Bicycle Network: Parkiteer Bike Cages
Tips 'n' Tricks
Here is where you'll find some handy little tips and tricks to make your commute to the station a little easier.
Parkiteer Cages help provide protection from the elements and provide keycard entry to registered users only. However, bike theft can still occur if kind-hearted users hold the door for other people. Bike security in a important aspect of the Parkiteer program and we try our hardest to monitor each cage within our network. For added security we can not stress how important it is to use a quality D-Lock.
A quality D-Lock is worth its weight in gold. The inital cost of purchasng a brand new D-Lock maybe daunting intially, but it is better to spend the money now that to replace an entire bike due to a cheap lock.
- Secure the D-Lock through the frame, against the secure parking rails provided in each cage
- Use an extra double loop cable secure your front or rear wheel
- Create a snug fit between the bicycle and the parking rail using the D-Lock
- Remove any items such as light and computers
Correct locking technique for standard flat top and Ned Kelly parking rail:
Note: The lock is placed through the frame and rear wheel and again the front wheel and frame for the Ned Kelly.
Note: For added security, use a double loop cable to secure the front wheel
Incorrect locking technique:
Note: The front wheel is only secure, the frame can be removed due to the quick release skewer.
The Winter Blues
1 August 2012 It’s that time of year again where the days are short and the nights are long and mercury is dropping into the single digits. A lot of tension and stress can be built up during the winter. Riding will help relax the muscles and release the tension that is building up from long cold days. Staying inside more and less exercise can lead to the winter blues. Riding each day, even the commute to the train station will release endorphins, adrenaline, serotonin, and dopamine; the release of these chemicals is what makes you feel good and may help you cut back on the morning coffee kick.
With spring just around the corner there is no better time than the present to get back on the bike if it’s been sitting there for last few weeks and fight those pesky winter blues.

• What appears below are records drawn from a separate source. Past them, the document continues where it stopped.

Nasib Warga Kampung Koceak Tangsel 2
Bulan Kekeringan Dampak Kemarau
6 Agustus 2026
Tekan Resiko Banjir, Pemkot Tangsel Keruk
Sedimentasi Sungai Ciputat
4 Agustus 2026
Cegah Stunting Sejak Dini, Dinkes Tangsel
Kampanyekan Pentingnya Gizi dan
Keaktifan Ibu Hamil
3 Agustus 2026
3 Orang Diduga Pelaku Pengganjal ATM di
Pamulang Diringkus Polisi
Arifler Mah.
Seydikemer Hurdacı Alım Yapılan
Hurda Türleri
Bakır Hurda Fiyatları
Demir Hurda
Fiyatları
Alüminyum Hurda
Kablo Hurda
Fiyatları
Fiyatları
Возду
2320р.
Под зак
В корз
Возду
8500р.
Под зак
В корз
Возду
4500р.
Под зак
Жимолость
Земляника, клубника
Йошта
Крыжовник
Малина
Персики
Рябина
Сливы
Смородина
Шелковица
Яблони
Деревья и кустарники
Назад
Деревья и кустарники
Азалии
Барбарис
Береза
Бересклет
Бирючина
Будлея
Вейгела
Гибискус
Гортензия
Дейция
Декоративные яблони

If you are inspired to get back on the bike and ride through the winter, then here are some handy little tips to make that commute to the train station so much more bearable:
1. Check your lights – make sure they fresh batteries if they haven’t been used in a while
2. Gloves – extremities are most effected by the cold; and,
3. Rain jacket - even if it’s not raining a wind-proof jacket will help reduce the wind chill when riding in low temperatures.

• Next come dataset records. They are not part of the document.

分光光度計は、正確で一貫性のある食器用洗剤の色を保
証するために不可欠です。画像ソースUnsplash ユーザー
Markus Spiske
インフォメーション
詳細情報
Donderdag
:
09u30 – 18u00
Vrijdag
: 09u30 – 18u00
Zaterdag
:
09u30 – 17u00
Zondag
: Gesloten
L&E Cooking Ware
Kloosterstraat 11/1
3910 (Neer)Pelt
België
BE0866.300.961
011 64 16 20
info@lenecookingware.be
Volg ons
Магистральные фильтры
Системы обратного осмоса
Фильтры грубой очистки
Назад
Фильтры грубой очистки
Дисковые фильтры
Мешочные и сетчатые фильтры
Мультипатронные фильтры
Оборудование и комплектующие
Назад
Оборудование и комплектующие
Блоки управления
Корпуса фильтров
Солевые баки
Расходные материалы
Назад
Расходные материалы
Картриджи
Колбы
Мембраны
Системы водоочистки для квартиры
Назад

For extra tips, click here.
“Colder Rides Melt Pounds: The journal Obesity Reviews reports that spending too much time in artificially heated environments can cause weight gain, while hanging out in the cold may help you get lean. The common link is brown fat, which, unlike regular fat, burns calories instead of storing them. The catch: Brown fat is activated only by cold temps. If that doesn’t get you out the door, maybe this will: Fully activated brown fat can raise your resting metabolism by 20 percent – enough to trim off nine pounds a year.”